Dataset entries –
###
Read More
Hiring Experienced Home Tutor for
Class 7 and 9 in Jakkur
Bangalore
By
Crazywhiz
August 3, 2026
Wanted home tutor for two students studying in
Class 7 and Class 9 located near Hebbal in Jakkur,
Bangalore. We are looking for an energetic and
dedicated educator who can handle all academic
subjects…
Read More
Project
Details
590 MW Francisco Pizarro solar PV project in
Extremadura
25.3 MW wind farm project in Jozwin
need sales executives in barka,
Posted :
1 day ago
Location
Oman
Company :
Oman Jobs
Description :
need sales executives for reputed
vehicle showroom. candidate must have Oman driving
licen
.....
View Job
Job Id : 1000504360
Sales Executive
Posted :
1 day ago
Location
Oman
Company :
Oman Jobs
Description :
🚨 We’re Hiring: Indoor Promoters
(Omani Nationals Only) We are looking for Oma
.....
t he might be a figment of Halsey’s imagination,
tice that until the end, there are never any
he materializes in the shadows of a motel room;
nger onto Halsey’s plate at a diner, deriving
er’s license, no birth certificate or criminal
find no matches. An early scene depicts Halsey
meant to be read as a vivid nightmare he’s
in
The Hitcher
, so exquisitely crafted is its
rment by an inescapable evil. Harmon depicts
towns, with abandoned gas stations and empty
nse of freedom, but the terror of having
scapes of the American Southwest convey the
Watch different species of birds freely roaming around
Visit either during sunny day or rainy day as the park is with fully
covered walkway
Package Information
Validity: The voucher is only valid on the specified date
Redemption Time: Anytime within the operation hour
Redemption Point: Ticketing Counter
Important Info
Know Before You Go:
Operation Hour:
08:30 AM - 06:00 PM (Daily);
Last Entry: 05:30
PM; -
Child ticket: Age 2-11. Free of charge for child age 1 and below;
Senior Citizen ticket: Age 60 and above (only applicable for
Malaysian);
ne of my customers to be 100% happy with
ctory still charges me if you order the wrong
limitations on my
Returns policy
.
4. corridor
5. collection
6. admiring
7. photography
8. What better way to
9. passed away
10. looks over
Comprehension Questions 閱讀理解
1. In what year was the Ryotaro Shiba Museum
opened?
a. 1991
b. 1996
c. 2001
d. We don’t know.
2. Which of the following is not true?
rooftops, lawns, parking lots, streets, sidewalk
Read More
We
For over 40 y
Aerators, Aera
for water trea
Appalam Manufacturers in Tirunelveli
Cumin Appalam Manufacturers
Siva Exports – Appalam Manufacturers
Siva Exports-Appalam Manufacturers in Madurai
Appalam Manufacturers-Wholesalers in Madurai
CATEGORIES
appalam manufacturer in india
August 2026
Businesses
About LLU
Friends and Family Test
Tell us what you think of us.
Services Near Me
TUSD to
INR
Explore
###
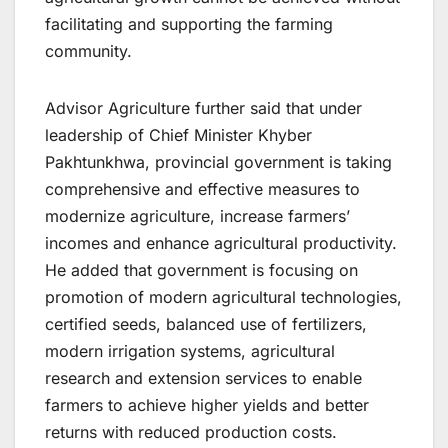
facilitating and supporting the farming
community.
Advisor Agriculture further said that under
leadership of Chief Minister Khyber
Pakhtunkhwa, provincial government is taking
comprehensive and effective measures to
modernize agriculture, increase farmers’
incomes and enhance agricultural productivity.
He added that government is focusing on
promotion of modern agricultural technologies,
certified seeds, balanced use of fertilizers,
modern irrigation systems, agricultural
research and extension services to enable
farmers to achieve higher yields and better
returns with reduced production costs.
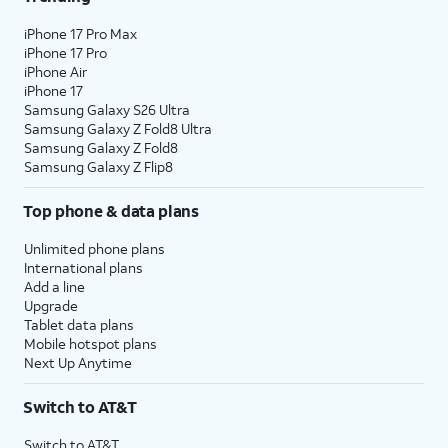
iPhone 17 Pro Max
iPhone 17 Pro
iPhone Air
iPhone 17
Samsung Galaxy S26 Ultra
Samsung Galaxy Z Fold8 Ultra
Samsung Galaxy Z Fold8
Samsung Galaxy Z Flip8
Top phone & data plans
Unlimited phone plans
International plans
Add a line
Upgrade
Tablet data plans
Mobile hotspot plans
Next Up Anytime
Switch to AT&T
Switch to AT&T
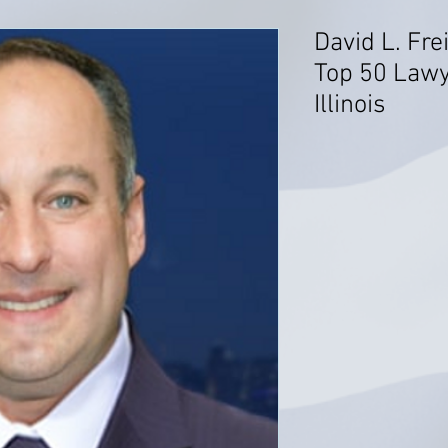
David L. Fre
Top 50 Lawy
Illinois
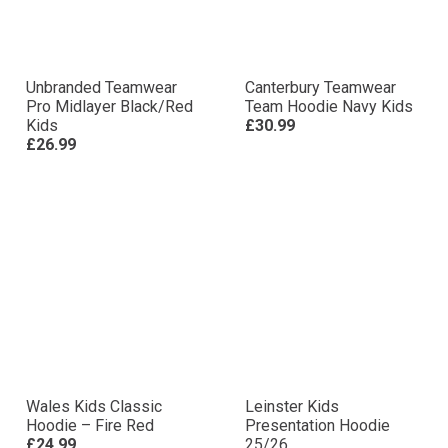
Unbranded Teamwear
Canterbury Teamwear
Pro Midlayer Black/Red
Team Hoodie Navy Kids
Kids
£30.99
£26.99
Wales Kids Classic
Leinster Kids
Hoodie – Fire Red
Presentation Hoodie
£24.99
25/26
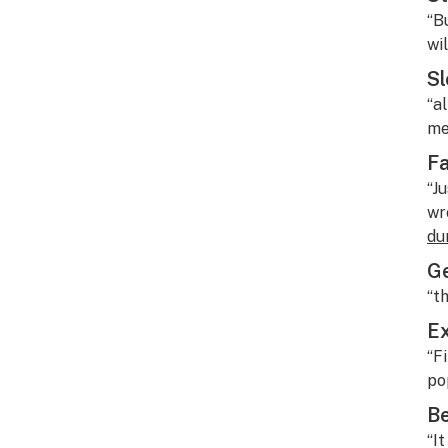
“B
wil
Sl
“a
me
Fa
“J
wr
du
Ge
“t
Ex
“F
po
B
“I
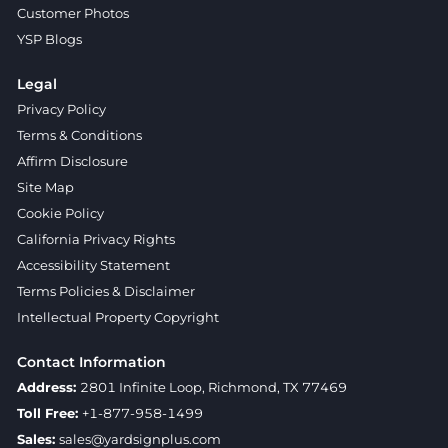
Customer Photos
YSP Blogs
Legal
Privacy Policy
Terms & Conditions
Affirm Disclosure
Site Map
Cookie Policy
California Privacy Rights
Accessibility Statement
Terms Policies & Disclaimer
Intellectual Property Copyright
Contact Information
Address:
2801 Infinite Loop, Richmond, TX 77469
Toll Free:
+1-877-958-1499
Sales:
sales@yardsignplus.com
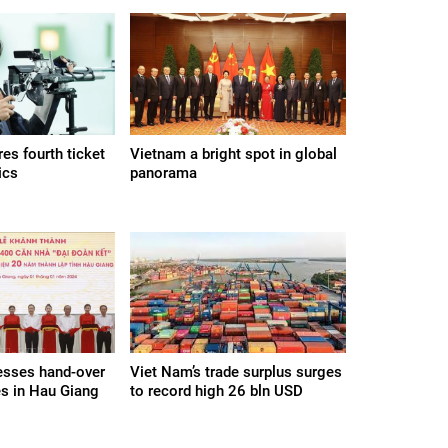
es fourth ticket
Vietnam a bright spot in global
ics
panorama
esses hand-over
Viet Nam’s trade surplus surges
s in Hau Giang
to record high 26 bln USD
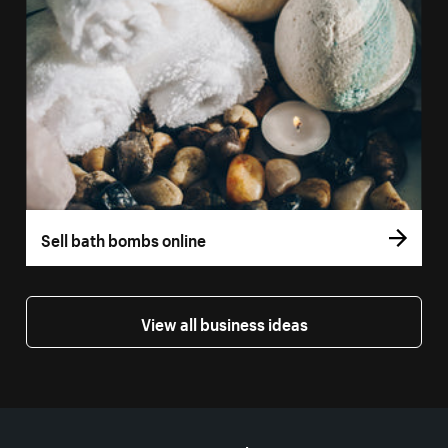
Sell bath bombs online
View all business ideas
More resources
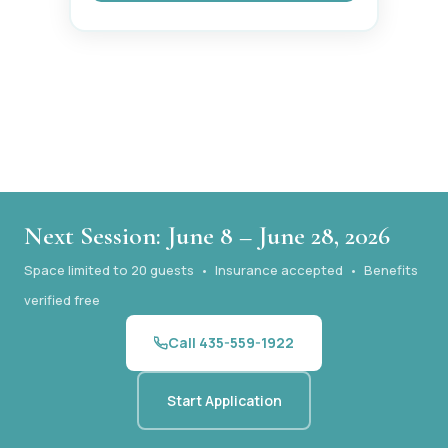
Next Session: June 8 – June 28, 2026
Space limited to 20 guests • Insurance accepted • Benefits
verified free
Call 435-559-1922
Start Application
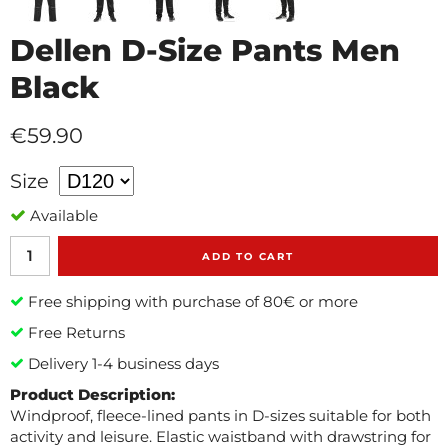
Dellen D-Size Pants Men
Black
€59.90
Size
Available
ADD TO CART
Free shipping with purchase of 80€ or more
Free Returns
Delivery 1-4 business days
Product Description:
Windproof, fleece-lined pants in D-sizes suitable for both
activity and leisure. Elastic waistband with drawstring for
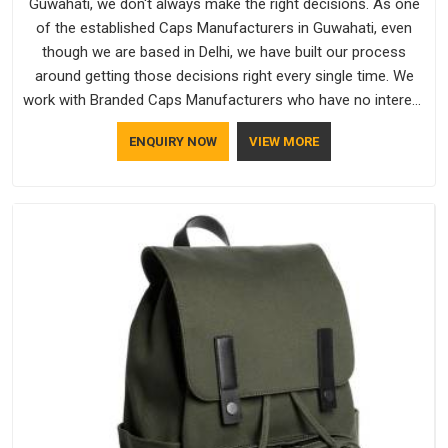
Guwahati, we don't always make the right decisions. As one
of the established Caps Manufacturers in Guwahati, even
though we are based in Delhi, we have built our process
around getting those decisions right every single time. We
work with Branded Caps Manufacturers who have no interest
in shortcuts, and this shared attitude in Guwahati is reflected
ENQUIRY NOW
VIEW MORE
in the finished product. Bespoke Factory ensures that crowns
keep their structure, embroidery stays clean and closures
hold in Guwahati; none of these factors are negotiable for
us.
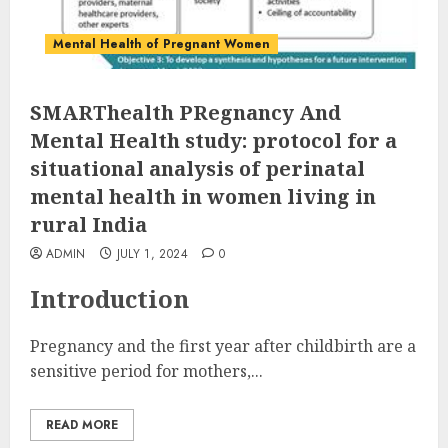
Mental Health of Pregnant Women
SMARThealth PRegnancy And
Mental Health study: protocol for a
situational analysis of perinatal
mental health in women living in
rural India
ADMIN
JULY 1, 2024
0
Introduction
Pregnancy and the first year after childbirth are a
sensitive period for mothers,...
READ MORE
###
WORK INSTRUCTION – How many of the lines above include the string "around"? Answer with the number only.

SOLUTION TO THE PROBLEM – 2